Live Report represented the United Kingdom in the Eurovision Song Contest 1989 with the song "Why Do I Always Get It Wrong", which placed 2nd in Lausanne, Switzerland.

Before Eurovision

A Song for Europe 1989 
A Song for Europe 1989 was a very dis-jointed final. The original singer chosen for "Back in the Groove" was to have been Garry Gibb; the song "Shame" was to have been sung by its writer, Marwenna Haver, and the song that won had its name and the name of the performer changed.

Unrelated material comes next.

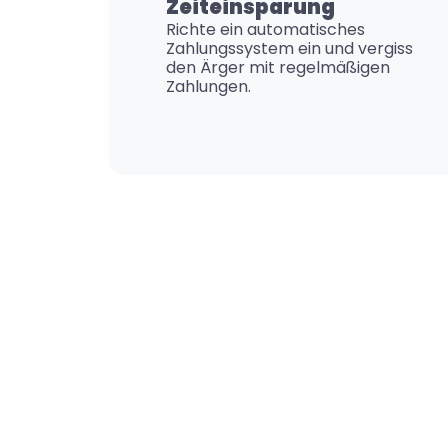
Zeiteinsparung
Richte ein automatisches 
Zahlungssystem ein und vergiss 
den Ärger mit regelmäßigen 
Zahlungen.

The final was held on 24 March 1989 from Studio 6, at Television Centre, London, featuring eight songs and hosted by Terry Wogan on BBC1. A separate results show was broadcast on BBC1 the same evening. BBC Radio 2 simulcast the final and also broadcast the results show, both with commentary by Ken Bruce.

The eight songs in contention to represent the United Kingdom were premiered in various programmes on BBC Radio 2 between 20 and 23 March.

The BBC Concert Orchestra under the direction of Ronnie Hazlehurst as conductor accompanied all but the winning song, but despite performing live, the orchestra were off-screen, behind the set. Hazlehurst conducted two live keyboard players who accompanied the UK entry’s backing track at the Eurovision final in Lausanne.

For the second year running, the BBC convened a panel to pass comment on each of the songs. The panel comprised Deke Arlon, Gary Davies, Leslie Bricusse, and former Eurovision winner Lulu.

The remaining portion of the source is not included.